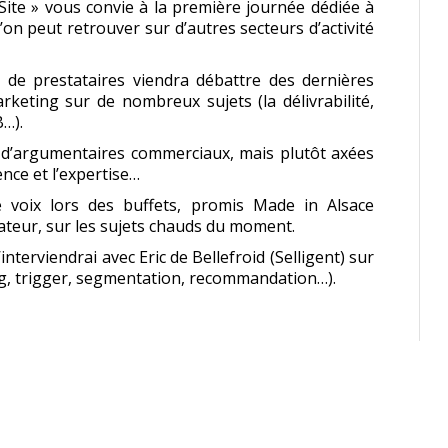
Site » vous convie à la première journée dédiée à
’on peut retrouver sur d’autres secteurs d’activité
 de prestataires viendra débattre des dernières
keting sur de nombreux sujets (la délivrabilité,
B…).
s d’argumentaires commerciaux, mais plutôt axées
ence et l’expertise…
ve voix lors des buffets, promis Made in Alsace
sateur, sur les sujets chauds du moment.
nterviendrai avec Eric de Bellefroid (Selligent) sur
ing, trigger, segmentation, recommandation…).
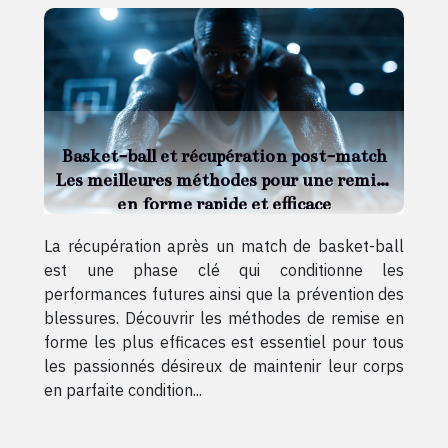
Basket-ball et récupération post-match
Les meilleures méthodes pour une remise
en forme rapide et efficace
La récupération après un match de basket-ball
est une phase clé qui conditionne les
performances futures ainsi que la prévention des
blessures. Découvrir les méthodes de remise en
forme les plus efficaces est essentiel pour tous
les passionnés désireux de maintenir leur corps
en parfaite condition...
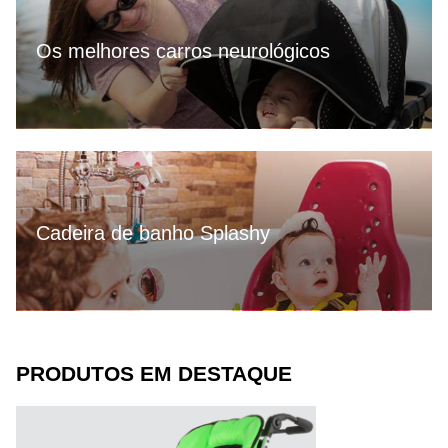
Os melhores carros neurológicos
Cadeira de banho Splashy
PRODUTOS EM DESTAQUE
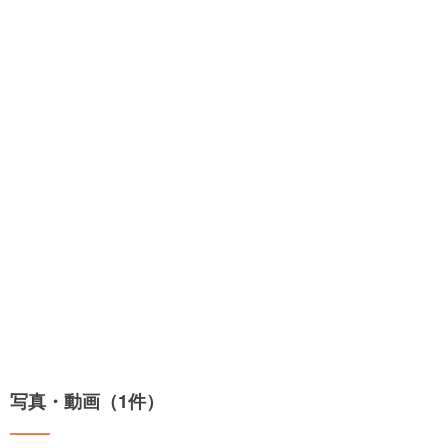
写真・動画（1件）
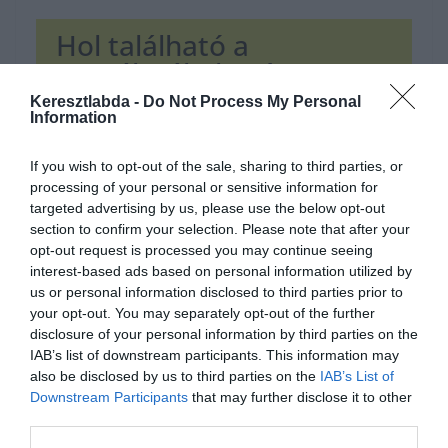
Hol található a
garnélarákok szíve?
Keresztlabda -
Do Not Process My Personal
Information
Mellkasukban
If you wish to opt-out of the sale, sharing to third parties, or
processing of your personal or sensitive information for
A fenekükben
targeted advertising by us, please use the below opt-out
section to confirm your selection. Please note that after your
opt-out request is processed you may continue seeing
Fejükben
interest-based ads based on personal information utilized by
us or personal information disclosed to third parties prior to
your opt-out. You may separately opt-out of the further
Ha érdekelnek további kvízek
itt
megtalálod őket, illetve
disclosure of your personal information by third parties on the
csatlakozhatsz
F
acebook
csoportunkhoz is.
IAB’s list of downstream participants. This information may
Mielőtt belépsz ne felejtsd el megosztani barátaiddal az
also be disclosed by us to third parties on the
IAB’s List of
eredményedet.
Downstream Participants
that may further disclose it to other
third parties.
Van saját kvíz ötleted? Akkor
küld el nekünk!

> _WHAT IS REQUIRED_
Copy nothing but the lines from the start of the entries through the line with "megtalálod őket, illetve". Write them out exactly, without pictures.

> _WRITTEN SOLUTION_
Site » vous convie à la première journée dédiée à
’on peut retrouver sur d’autres secteurs d’activité
 de prestataires viendra débattre des dernières
keting sur de nombreux sujets (la délivrabilité,
B…).
s d’argumentaires commerciaux, mais plutôt axées
ence et l’expertise…
ve voix lors des buffets, promis Made in Alsace
sateur, sur les sujets chauds du moment.
nterviendrai avec Eric de Bellefroid (Selligent) sur
ing, trigger, segmentation, recommandation…).
Basket-ball et récupération post-match
Les meilleures méthodes pour une remise
en forme rapide et efficace
La récupération après un match de basket-ball
est une phase clé qui conditionne les
performances futures ainsi que la prévention des
blessures. Découvrir les méthodes de remise en
forme les plus efficaces est essentiel pour tous
les passionnés désireux de maintenir leur corps
en parfaite condition...
Os melhores carros neurológicos
Cadeira de banho Splashy
PRODUTOS EM DESTAQUE
写真・動画（1件）
Hol található a
garnélarákok szíve?
Keresztlabda -
Do Not Process My Personal
Information
Mellkasukban
If you wish to opt-out of the sale, sharing to third parties, or
processing of your personal or sensitive information for
A fenekükben
targeted advertising by us, please use the below opt-out
section to confirm your selection. Please note that after your
opt-out request is processed you may continue seeing
Fejükben
interest-based ads based on personal information utilized by
us or personal information disclosed to third parties prior to
your opt-out. You may separately opt-out of the further
Ha érdekelnek további kvízek
itt
megtalálod őket, illetve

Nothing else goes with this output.